Fall In Demand Expected
Lawless notes that with the RBA set to raise the cash rate throughout 2022 and into 2023, he expects falls in housing values as mortgage rates trend higher.
- The trajectory of the interest rate will be a key factor in the future of the housing market. With interest rates set to normalise over the next 12 to 18 months, there is an expectation that most of Australia’s capital cities will move into a period of decline due to less demand.

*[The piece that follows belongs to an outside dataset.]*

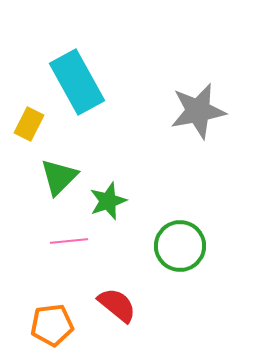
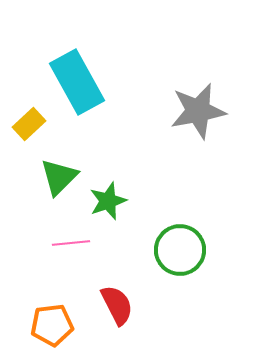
yellow rectangle: rotated 20 degrees clockwise
pink line: moved 2 px right, 2 px down
green circle: moved 4 px down
red semicircle: rotated 24 degrees clockwise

- The housing debt to household income ratio is at record highs; which means people are more sensitive to rising interest rates.
- A prolonged period of high inflation would lead to lower rates of household savings and weaken the borrower’s ability to meet serviceability assessments.
- There is a strong correlation between consumer sentiment and housing market activity. Consumer sentiment was 5.6% in May, which was the lowest level since August 2020.
These factors, along with stretched housing affordability and tighter lending policies for borrowers with high debt levels would contribute to lower demand over the medium term.
However, there are signs of green shoots:
- Unemployment levels are low. If income growth can outpace housing values, the deposit hurdle will lessen.
- The chances of distressed listings are low, as many households were ahead on their mortgage repayments.
- Mortgage stress would be minimised, as borrowers were assessed at a buffer of 3 percentage points in October last year.